EXERCISE INPUTS:

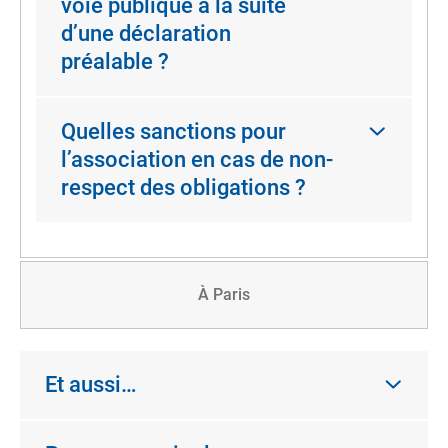
voie publique à la suite
d’une déclaration
préalable ?
Quelles sanctions pour
l’association en cas de non-
respect des obligations ?
À Paris
Et aussi…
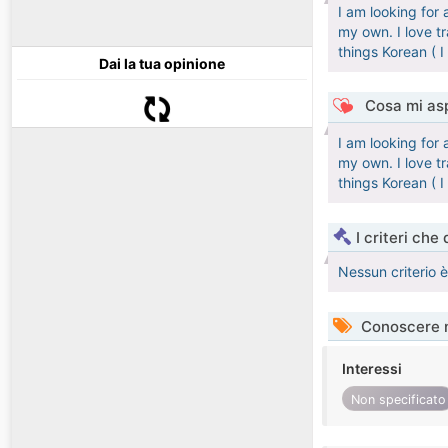
I am looking for 
my own. I love tr
things Korean ( I
Dai la tua opinione
Cosa mi asp
I am looking for 
my own. I love tr
things Korean ( I
I criteri che
Nessun criterio 
Conoscere 
Interessi
Non specificato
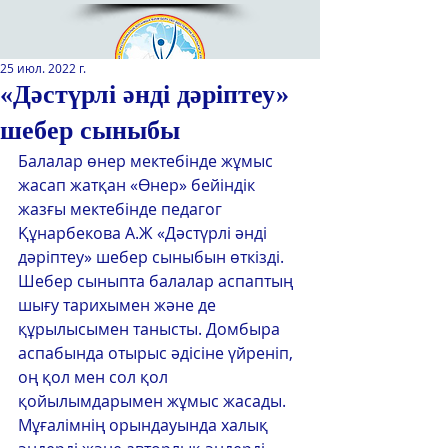
25 июл. 2022 г.
«Дәстүрлі әнді дәріптеу»
шебер сыныбы
Қазақстан Республикасы Оқу-
ағарту министрлігінің
Балалар өнер мектебінде жұмыс 
«Республикалық қосымша білім
жасап жатқан «Өнер» бейіндік 
беру оқу-әдістемелік орталығы»
жазғы мектебінде педагог 
РМҚК
Құнарбекова А.Ж «Дәстүрлі әнді 
дәріптеу» шебер сыныбын өткізді. 
САЙТТЫН ЖАНА ВЕРСИЯСЫ
Шебер сыныпта балалар аспаптың 
шығу тарихымен және де 
ЭКРАН ДИКТОРЫ
құрылысымен танысты. Домбыра 
аспабында отырыс әдісіне үйреніп, 
оң қол мен сол қол 
қойылымдарымен жұмыс жасады. 
Мұғалімнің орындауында халық 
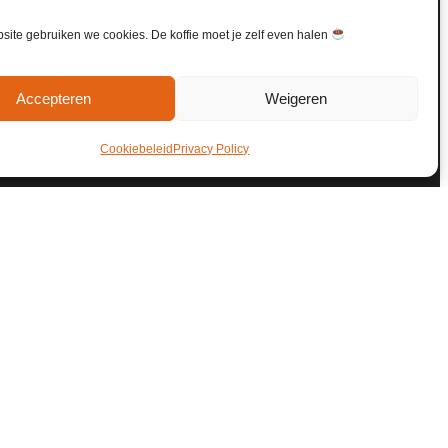
ite gebruiken we cookies. De koffie moet je zelf even halen
Accepteren
Weigeren
Cookiebeleid
Privacy Policy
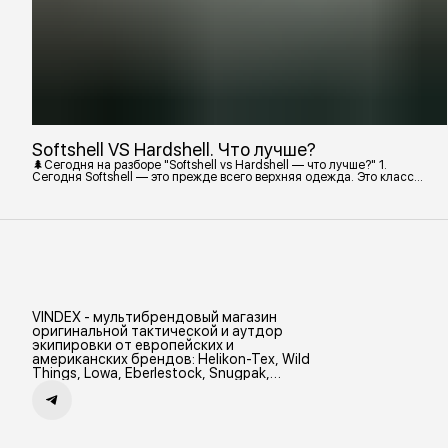
Softshell VS Hardshell. Что лучше?
🌲Сегодня на разборе "Softshell vs Hardshell — что лучше?" 1.
Сегодня Softshell — это прежде всего верхняя одежда. Это класс
тёплой и эластичной одежды, созданной объединить комфорт флиса
и ветрозащиту в одном слое. Внутри бывают разные типы: •
Влагозащитный мембранный Softshell. Когда необходима вещь с
максимально прочной, эластичной тканью. • Ветрозащитный
мембранный Softshell Демисезонная гор
VINDEX - мультибрендовый магазин
оригинальной тактической и аутдор
экипировки от европейских и
американских брендов: Helikon-Tex, Wild
Things, Lowa, Eberlestock, Snugpak,
Zamberlan и др.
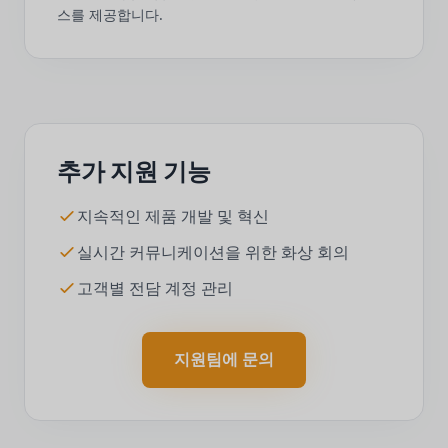
스를 제공합니다.
추가 지원 기능
지속적인 제품 개발 및 혁신
실시간 커뮤니케이션을 위한 화상 회의
고객별 전담 계정 관리
지원팀에 문의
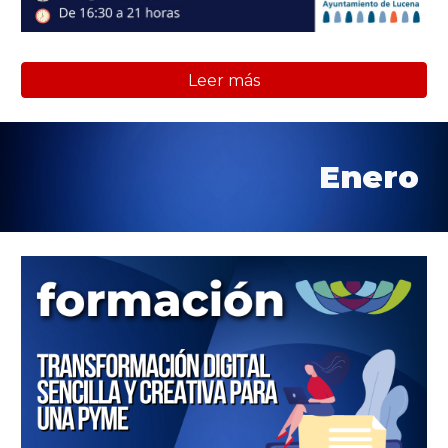
Leer más
Enero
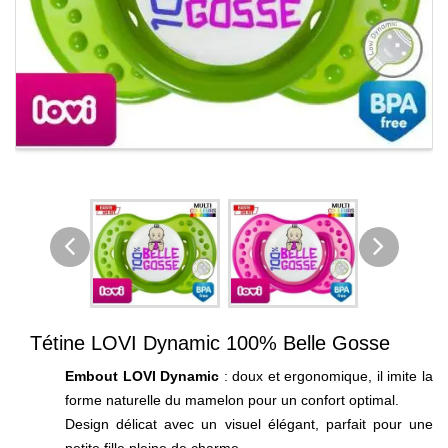
Tétine LOVI Dynamic 100% Belle Gosse
Embout LOVI Dynamic
: doux et ergonomique, il imite la
forme naturelle du mamelon pour un confort optimal.
Design délicat avec un visuel élégant, parfait pour une
petite fille pleine de charme.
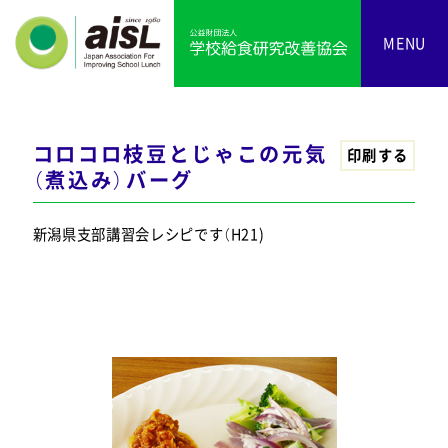
MENU
コロコロ枝豆とじゃこの元気
印刷する
（煮込み）バーグ
新潟県支部講習会レシピです（H21)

YOUR ASSIGNMENT: To complete the exercise, return the listing above exactly and omit its pictures.

FINISHED EXERCISE:
voie publique à la suite
d’une déclaration
préalable ?
Quelles sanctions pour
l’association en cas de non-
respect des obligations ?
À Paris
Et aussi…
I am looking for 
my own. I love tr
things Korean ( I
Dai la tua opinione
Cosa mi asp
I am looking for 
my own. I love tr
things Korean ( I
I criteri che
Nessun criterio 
Conoscere 
Interessi
Non specificato
25 июл. 2022 г.
«Дәстүрлі әнді дәріптеу»
шебер сыныбы
Қазақстан Республикасы Оқу-
ағарту министрлігінің
Балалар өнер мектебінде жұмыс 
«Республикалық қосымша білім
жасап жатқан «Өнер» бейіндік 
беру оқу-әдістемелік орталығы»
жазғы мектебінде педагог 
РМҚК
Құнарбекова А.Ж «Дәстүрлі әнді 
дәріптеу» шебер сыныбын өткізді. 
САЙТТЫН ЖАНА ВЕРСИЯСЫ
Шебер сыныпта балалар аспаптың 
шығу тарихымен және де 
ЭКРАН ДИКТОРЫ
құрылысымен танысты. Домбыра 
аспабында отырыс әдісіне үйреніп, 
оң қол мен сол қол 
қойылымдарымен жұмыс жасады. 
Мұғалімнің орындауында халық 
ite gebruiken we cookies. De koffie moet je zelf even halen
Accepteren
Weigeren
Cookiebeleid
Privacy Policy
Softshell VS Hardshell. Что лучше?
🌲Сегодня на разборе "Softshell vs Hardshell — что лучше?" 1.
Сегодня Softshell — это прежде всего верхняя одежда. Это класс
тёплой и эластичной одежды, созданной объединить комфорт флиса
и ветрозащиту в одном слое. Внутри бывают разные типы: •
Влагозащитный мембранный Softshell. Когда необходима вещь с
максимально прочной, эластичной тканью. • Ветрозащитный
мембранный Softshell Демисезонная гор
VINDEX - мультибрендовый магазин
оригинальной тактической и аутдор
экипировки от европейских и
американских брендов: Helikon-Tex, Wild
Things, Lowa, Eberlestock, Snugpak,
Zamberlan и др.
스를 제공합니다.
추가 지원 기능
지속적인 제품 개발 및 혁신
실시간 커뮤니케이션을 위한 화상 회의
고객별 전담 계정 관리
지원팀에 문의
Leer más
Enero
Tétine LOVI Dynamic 100% Belle Gosse
Embout LOVI Dynamic
: doux et ergonomique, il imite la
forme naturelle du mamelon pour un confort optimal.
Design délicat avec un visuel élégant, parfait pour une
petite fille pleine de charme.
MENU
コロコロ枝豆とじゃこの元気
印刷する
（煮込み）バーグ
新潟県支部講習会レシピです（H21)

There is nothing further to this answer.